Brief.
If the records include pictures, omit them and set down everything else verbatim.

Data for this exercise.

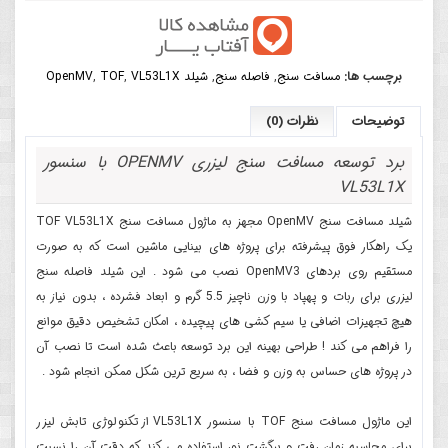
برچسب ها:
مسافت سنج
,
فاصله سنج
,
شیلد OpenMV
VL53L1X
,
TOF
,
توضیحات
نظرات (0)
برد توسعه مسافت سنج لیزری OPENMV با سنسور
VL53L1X
شیلد مسافت سنج OpenMV مجهز به ماژول مسافت سنج TOF VL53L1X
یک راهکار فوق پیشرفته برای پروژه های بینایی ماشین است که به صورت
مستقیم روی بردهای OpenMV3 نصب می شود . این شیلد فاصله سنج
لیزری برای ربات و پهپاد با وزن ناچیز 5.5 گرم و ابعاد فشرده ، بدون نیاز به
هیچ تجهیزات اضافی یا سیم کشی های پیچیده ، امکان تشخیص دقیق موانع
را فراهم می کند ! طراحی بهینه این برد توسعه باعث شده است تا نصب آن
در پروژه های حساس به وزن و فضا ، به سریع ترین شکل ممکن انجام شود .
این ماژول مسافت سنج TOF با سنسور VL53L1X از تکنولوژی تابش لیزر
برای محاسبه زمان رفت و برگشت نور استفاده می کند که دقت آن را نسبت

Answer below.
برچسب ها:
مسافت سنج
,
فاصله سنج
,
شیلد OpenMV
VL53L1X
,
TOF
,
توضیحات
نظرات (0)
برد توسعه مسافت سنج لیزری OPENMV با سنسور
VL53L1X
شیلد مسافت سنج OpenMV مجهز به ماژول مسافت سنج TOF VL53L1X
یک راهکار فوق پیشرفته برای پروژه های بینایی ماشین است که به صورت
مستقیم روی بردهای OpenMV3 نصب می شود . این شیلد فاصله سنج
لیزری برای ربات و پهپاد با وزن ناچیز 5.5 گرم و ابعاد فشرده ، بدون نیاز به
هیچ تجهیزات اضافی یا سیم کشی های پیچیده ، امکان تشخیص دقیق موانع
را فراهم می کند ! طراحی بهینه این برد توسعه باعث شده است تا نصب آن
در پروژه های حساس به وزن و فضا ، به سریع ترین شکل ممکن انجام شود .
این ماژول مسافت سنج TOF با سنسور VL53L1X از تکنولوژی تابش لیزر
برای محاسبه زمان رفت و برگشت نور استفاده می کند که دقت آن را نسبت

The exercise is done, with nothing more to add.